The Biogeography Specialty Group of the Association of American Geographers affirms the fundamental importance and validity of evolutionary theory for understanding the origin, distribution, history, and diversity of life on Earth and thus its importance to the field of geography.
Evolution is a foundational principle of modern biology and the geosciences. It is supported by overwhelming evidence, and is accepted by the vast majority of scientists. We support extensive inclusion of evolution in state science standards and science curricula at all educational levels. We oppose all efforts to compromise, downplay, or diminish its centrality in science, including efforts to incorporate "intelligent design" (ID) into science curricula. We strongly endorse the resolutions of the American Association for the Advancement of Science regarding the place of contemporary evolutionary theory in science and science education.

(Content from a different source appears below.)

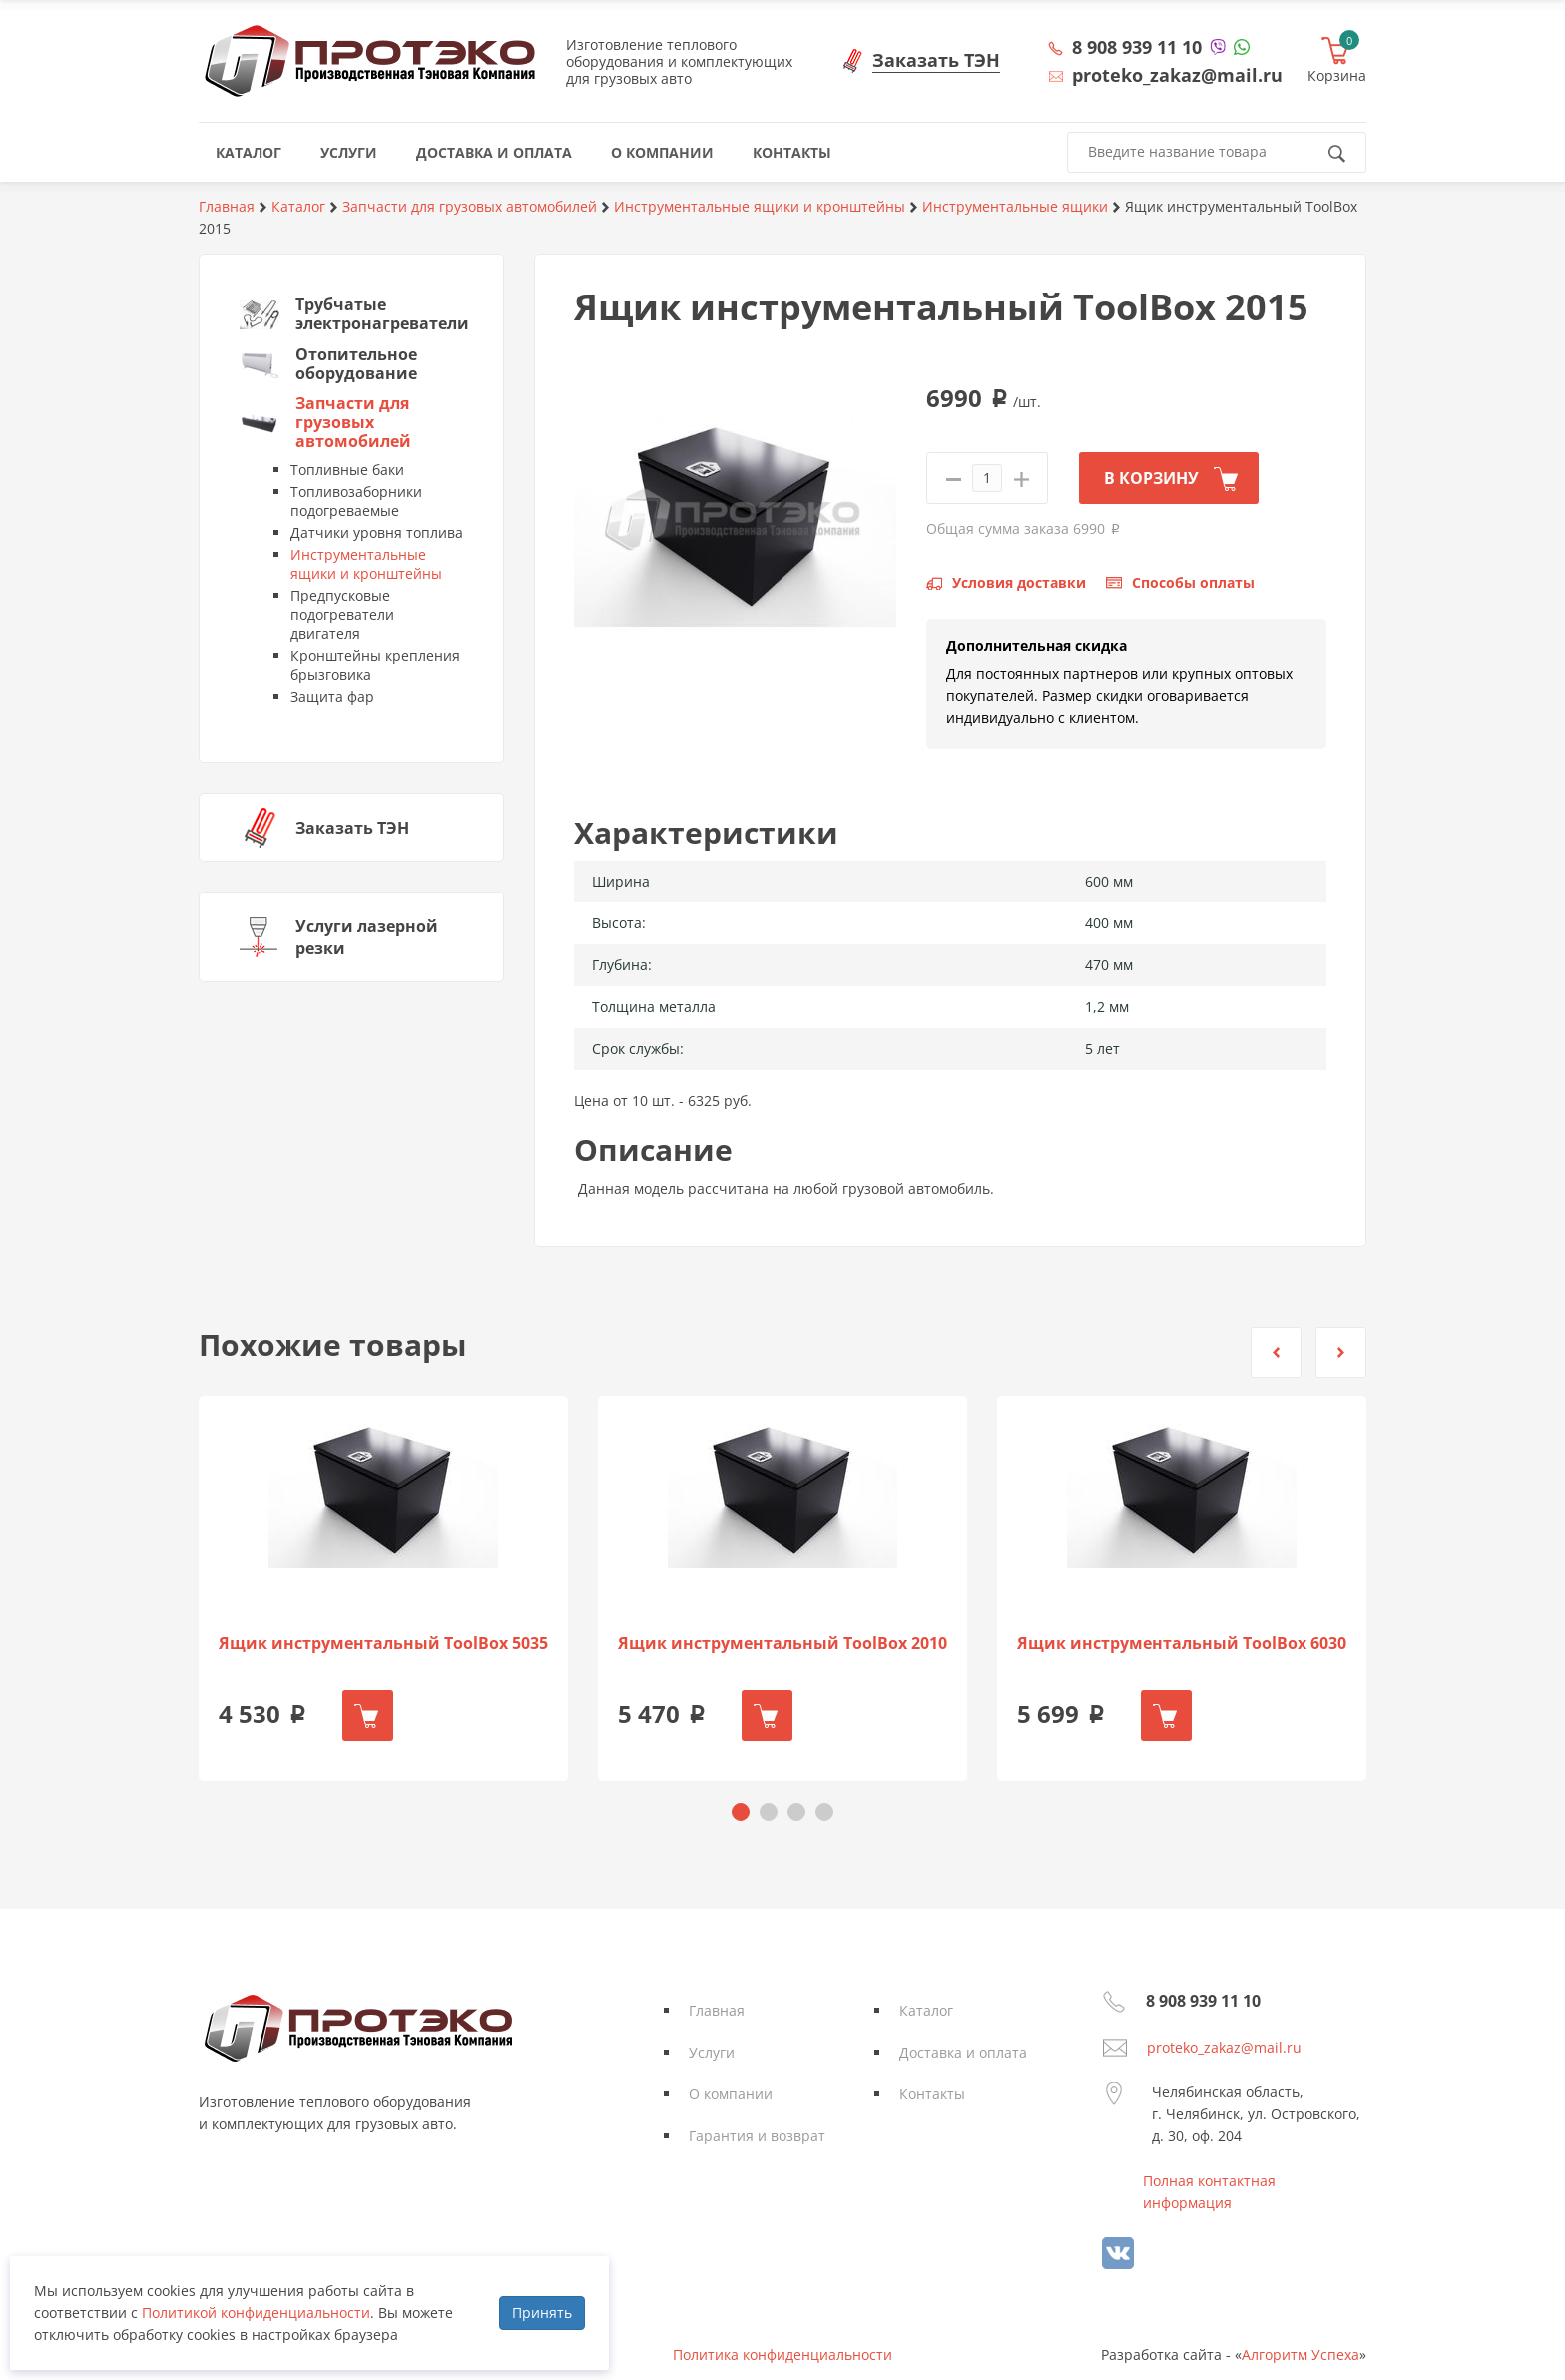  I want to click on Каталог, so click(926, 2010).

We conceive science to be a systematic endeavor to describe, explain, and predict the material world in terms of natural forces and processes subject to empirical testing and verification. While it makes no overt references to a particular deity, ID is a metaphysical proposition. As such, it is unrelated to scientific inquiry and should have no connection to science instruction. Intelligent Design produces no testable hypotheses, its assertions can never be rigorously tested. Moreover, by invoking a supernatural to explain phenomena we do not yet understand, ID forfeits the possibility of deriving naturalistic explanations, and
We recognize that metaphysical viewpoints play important roles in all cultures and societies, respect the rights of all individuals to believe and worship as they see fit, and affirm the worthiness of religion as a subject of geographic inquiry. We support the study of the rich diversity of religious belief in comparative and neutral contexts, but metaphysical concerns have no place in science classrooms.

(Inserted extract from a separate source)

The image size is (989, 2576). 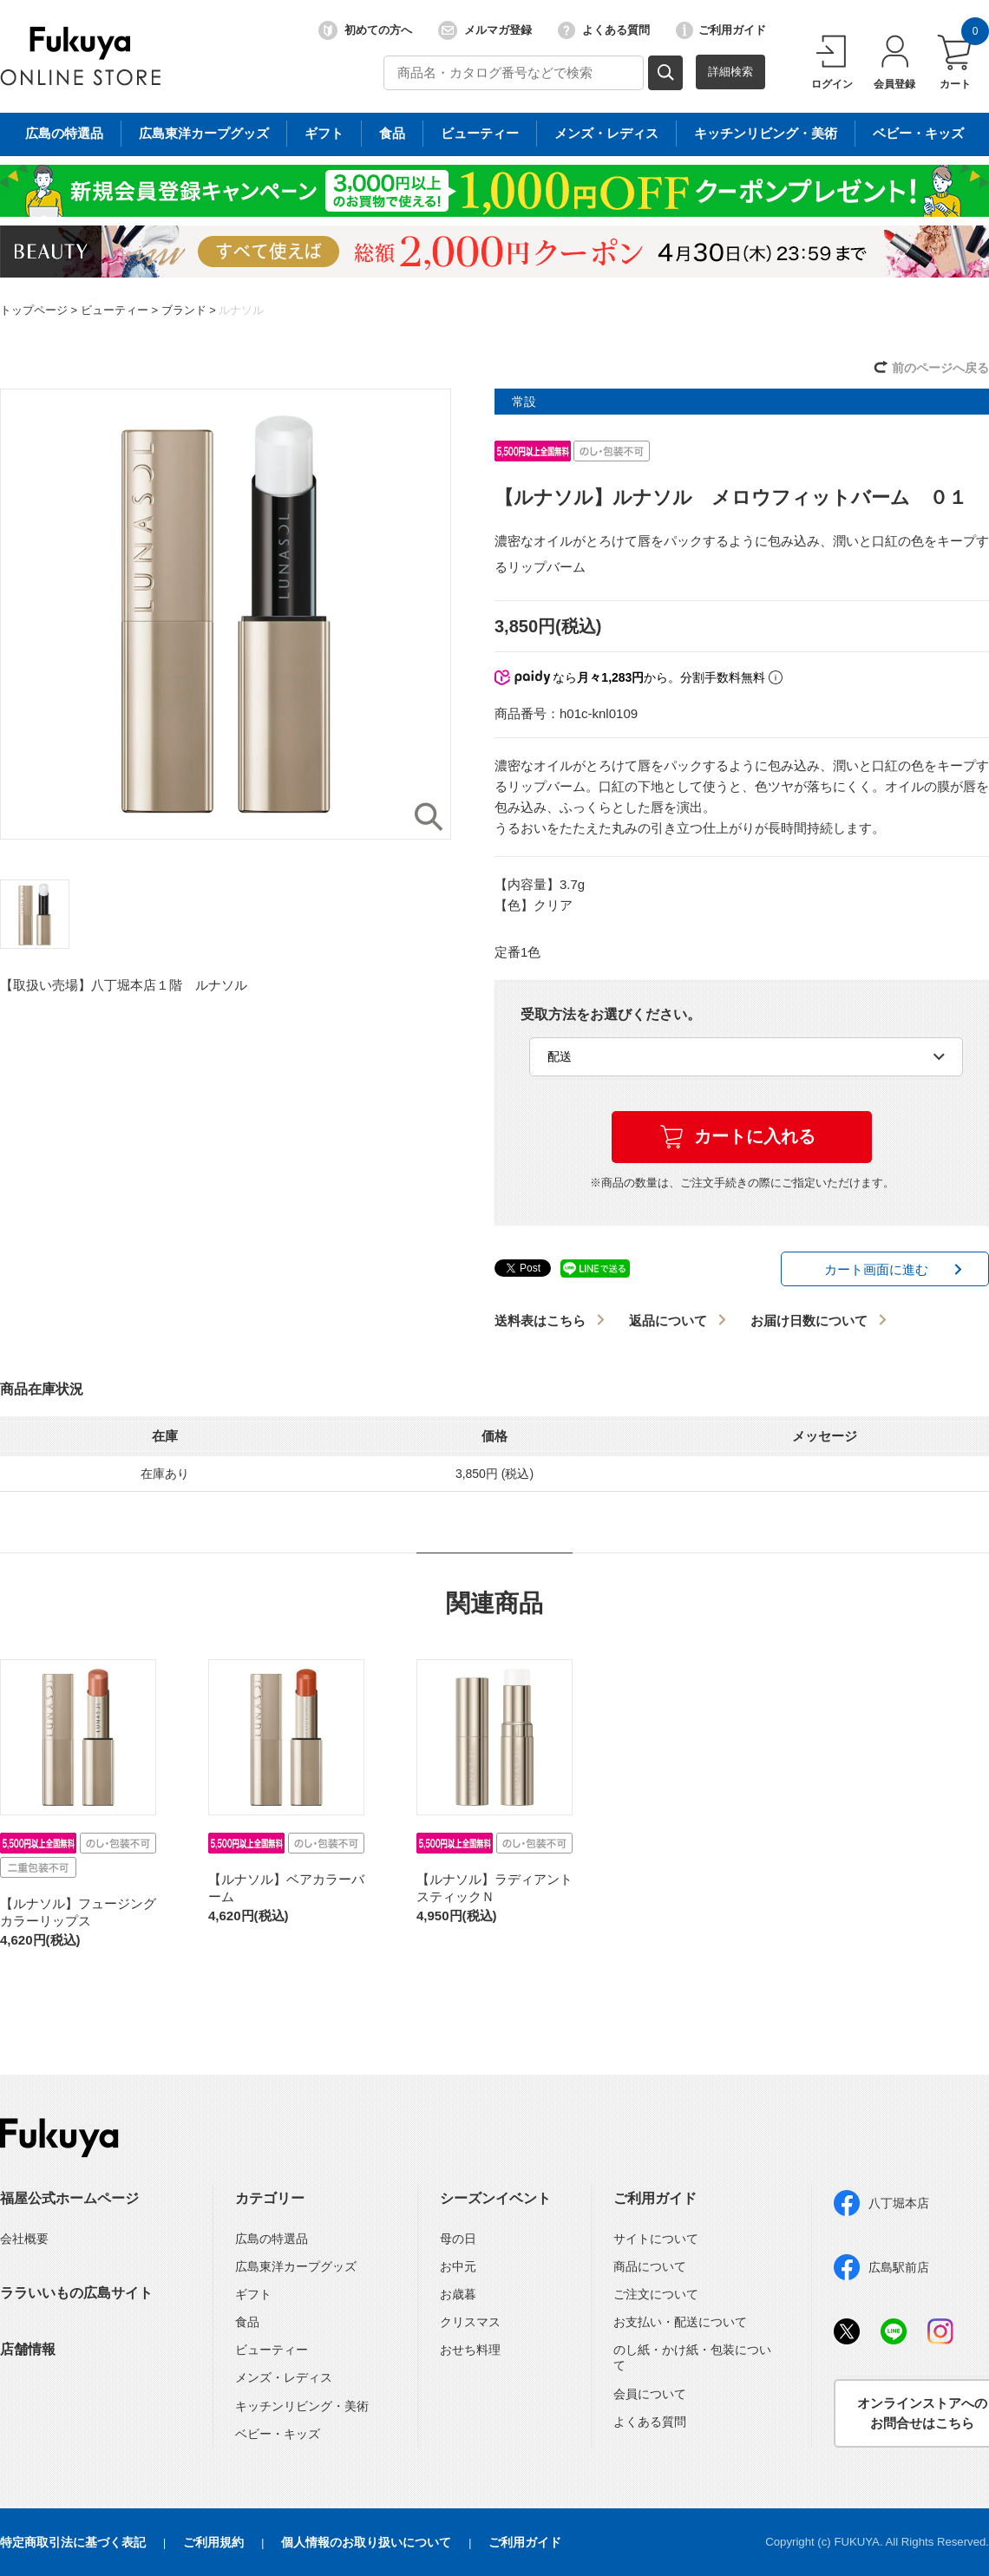 I want to click on おせち料理, so click(x=470, y=2350).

Americans’ lagging understanding of science and math threaten our global economic and technological competitiveness. Science instruction must not be distracted by unrelated subjects. Intelligent design and other pseudoscientific concepts do not contribute to developing the basic understanding that will allow students to navigate the world they will inherit: quite the opposite, they are distractions we can ill-afford. Biogeography Specialty Group of the Association of American Geographers opposes their inclusion in school science curricula.